後書きと今後と蛇の足
手慣れた様子で、シアがプロかのようにサクサクとキャベツを千切りしていく。料理をしたことのないフィアが、料理をやってみたいとのことで、シアの隣でおぼつかないながらに人参を切っていたその時…
シア「っ…」
「シア?」
どうやら指を切ってしまったらしい。それも少し深かったようで、血がトクトクと流れ出していた。
フィア「っ…!」
ドクン、と心臓が、その紅を見て飛び跳ねた。
ナイフをポトリと落とすように手放すと、フィアはシアの傷ついた左手を強引に掴んだ。
シア「えっ…フィア、さん…?」
突然のことに戸惑いったシアの手から包丁が落ち、床と金属の音が鳴る。
しかしその音さえもフィアの耳には届かず…今あるのは、ただ一つ、逃れられない慾望。血が…彼女の、血が欲しい。
虚ろな目をしたフィアに、突然のことでシアはたじろぐことしかできない。
フィアは立て膝を立て、彼女の指と同じ目線に立つと、彼女の左手、血の流れる人差し指と中指を口に含み、血を吸い出した。
シア「あぅ…ぇ…ふぃあ、さん…っ」
予想だにしなかった行動に嬌声を上げるシアに、そんなことは気にもとめず血を吸い続けるフィア。やがて血が流れなくなったのを認識すると、手から口を離し…未だ足りないのか、未知なる快感に溺れた、トロンとした表情で彼女を見上げた。
シア「〜〜〜っ!」
彼が今まで見せたことのない表情に、シアの心臓もまた、激しくドクンと高鳴った。
そして彼は少しずつ、少しずつ、手を滑らしていき…右手を彼女の腰へ、左手を首元へ運んだ。
そしてその左手で彼女の首を斜めに傾かせるとーー首元へ、その鋭い牙で噛み付いた。
シア「ぁ、ぁ、なっ…ひぅ…」
一瞬の鋭い痛みに顔を歪ませるが、すぐにそれは…快楽へ。
ーー吸血鬼に血を吸われるのは昔から若い女に限られていた。そして吸血鬼は…1度吸わせた女を、吸血の虜にさせる力を持っていた。勿論そのことを、フィアもシアも知らない。

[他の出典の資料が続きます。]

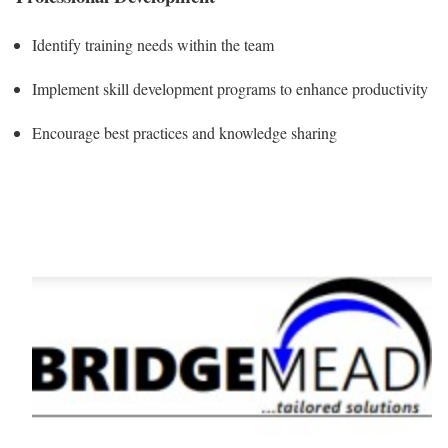
Identify training needs within the team
Implement skill development programs to enhance productivity
Encourage best practices and knowledge sharing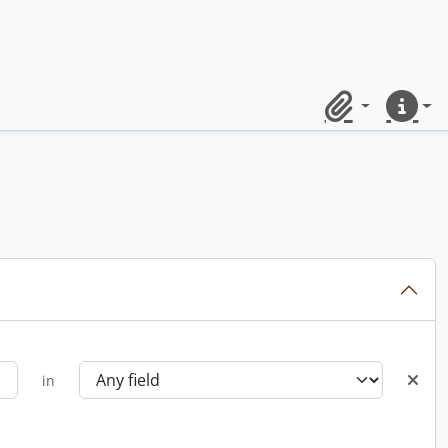
Clipboard
Quick lin
in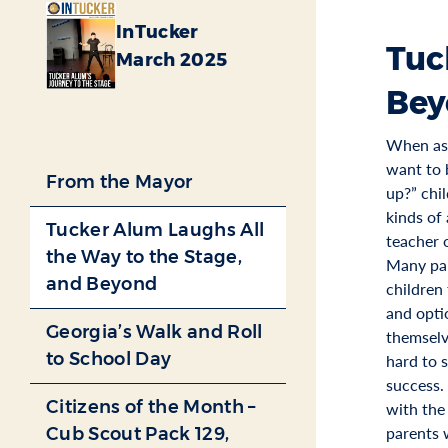
InTucker
Tuc
March 2025
Bey
When as
want to
From the Mayor
up?” chi
kinds of 
Tucker Alum Laughs All
teacher 
the Way to the Stage,
Many par
and Beyond
children 
and opti
Georgia’s Walk and Roll
themselv
to School Day
hard to 
success.
Citizens of the Month –
with the
parents 
Cub Scout Pack 129,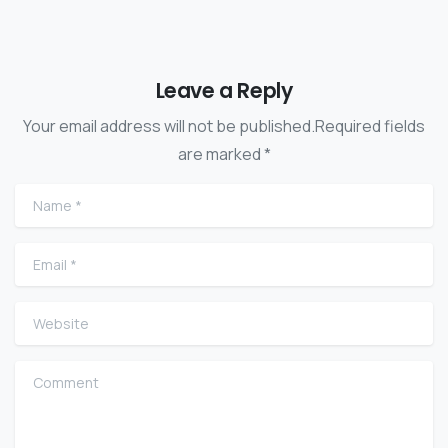
Leave a Reply
Your email address will not be published.Required fields
are marked *
Name
*
Email
*
Website
Comment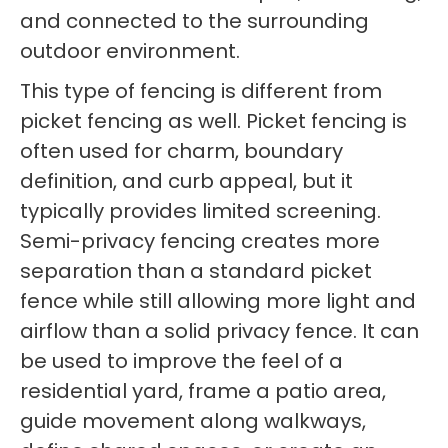
and connected to the surrounding
outdoor environment.
This type of fencing is different from
picket fencing as well. Picket fencing is
often used for charm, boundary
definition, and curb appeal, but it
typically provides limited screening.
Semi-privacy fencing creates more
separation than a standard picket
fence while still allowing more light and
airflow than a solid privacy fence. It can
be used to improve the feel of a
residential yard, frame a patio area,
guide movement along walkways,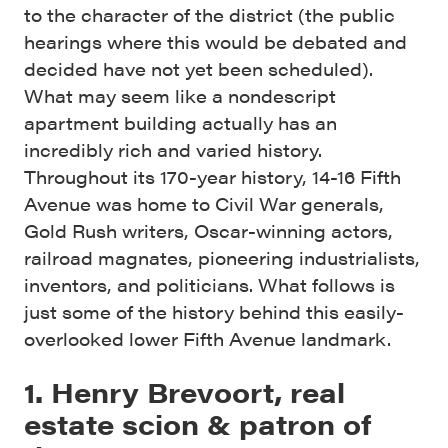
to the character of the district (the public
hearings where this would be debated and
decided have not yet been scheduled).
What may seem like a nondescript
apartment building actually has an
incredibly rich and varied history.
Throughout its 170-year history, 14-16 Fifth
Avenue was home to Civil War generals,
Gold Rush writers, Oscar-winning actors,
railroad magnates, pioneering industrialists,
inventors, and politicians. What follows is
just some of the history behind this easily-
overlooked lower Fifth Avenue landmark.
1. Henry Brevoort, real
estate scion & patron of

血を啜る音が、より興奮を促す。腰の引けてしまった彼女が地面に崩れ落ちようとしたのを、彼は強引に、腰に回した手で自分に引き寄せることで防ぐ。
シア「だ、め…ふぃぁさ、ん…」
シアが力の入らないながらもなんとか片腕を上げ……彼の頬に手をやり、それから頭へ、小さな手を力無く置いた。

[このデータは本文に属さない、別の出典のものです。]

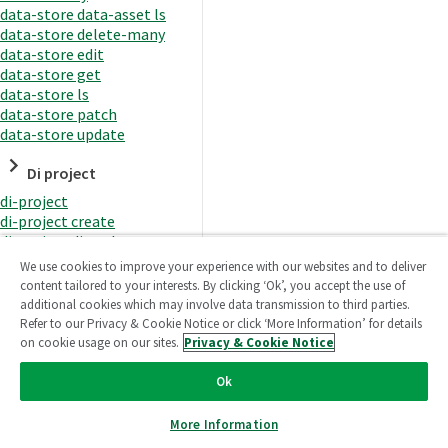
data-store data-asset ls
data-store delete-many
data-store edit
data-store get
data-store ls
data-store patch
data-store update
Di project
di-project
di-project create
di-project di-task
di-project di-task get
We use cookies to improve your experience with our websites and to deliver
di-project di-task ls
content tailored to your interests. By clicking ‘Ok’, you accept the use of
di-project di-task prepare
additional cookies which may involve data transmission to third parties.
di-project di-task recreate-
Refer to our Privacy & Cookie Notice or click ‘More Information’ for details
datasets
on cookie usage on our sites.
Privacy & Cookie Notice
di-project di-task request-
reload
Ok
di-project di-task runtime
di-project di-task runtime
More Information
start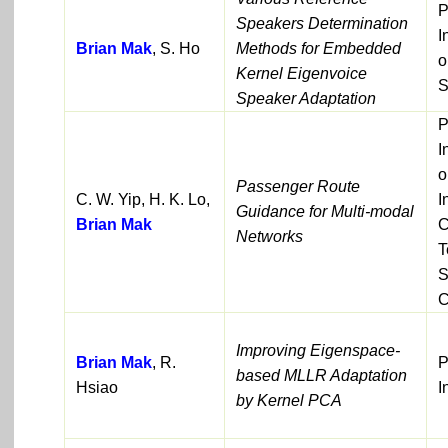
P
Speakers Determination
I
Brian Mak
, S. Ho
Methods for Embedded
o
Kernel Eigenvoice
S
Speaker Adaptation
P
I
o
Passenger Route
C. W. Yip, H. K. Lo,
I
Guidance for Multi-modal
Brian Mak
C
Networks
T
S
C
Improving Eigenspace-
Brian Mak
, R.
P
based MLLR Adaptation
Hsiao
I
by Kernel PCA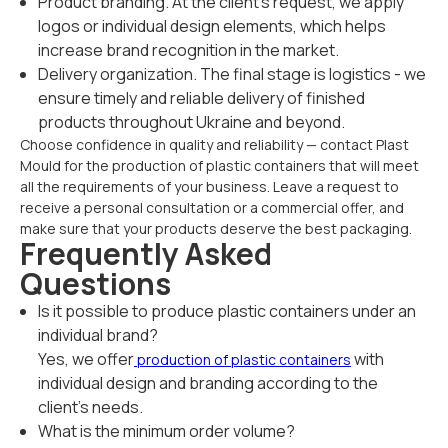
Product branding. At the client's request, we apply
logos or individual design elements, which helps
increase brand recognition in the market.
Delivery organization. The final stage is logistics - we
ensure timely and reliable delivery of finished
products throughout Ukraine and beyond.
Choose confidence in quality and reliability — contact Plast
Mould for the production of plastic containers that will meet
all the requirements of your business. Leave a request to
receive a personal consultation or a commercial offer, and
make sure that your products deserve the best packaging.
Frequently Asked
Questions
Is it possible to produce plastic containers under an
individual brand?
Yes, we offer
with
production of plastic containers
individual design and branding according to the
client's needs.
What is the minimum order volume?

普段感じないその感覚と、彼女の弱った、自分を呼ぶ声が…彼を正気に戻す。
牙を抜き、自分のしでかしたことに全身が強張って、力を抜いてしまった。支えられていた彼女が地面に崩れ落ちる。
「し…あ…?お、俺は…」
抜かれた跡からうっすらと、吸われ続けた彼女の血液がまた滲み出し始めていた。
シア「はぁ……ぁ、ぁ…」
息を荒げながら、虚ろな瞳でフィアを捉える。それは…何か、望んでいるようにも思えた。
ハッと思い出し、メニューウィンドウから回復薬を取り出す。
「シア…これを」
乱れた息を整えようと口で呼吸をしている彼女に回復薬を飲ませる。すると傷はみるみる塞がっていったが…彼女の目はそのまま、元に戻ってはいなかった。
シア「ふぃぁ…さん」
しかしシアは彼の名前を呼びながら少しずつ立ち上がり
シア「わけを…はなしてくれますよね」
一筋、光を再び目に宿すと、彼をしっかりと真っ直ぐ見据え、そう言った。
床に落ちた包丁やらを片付け、場所をシアの部屋に移し、フィアは吸血鬼の血の衝動を語った。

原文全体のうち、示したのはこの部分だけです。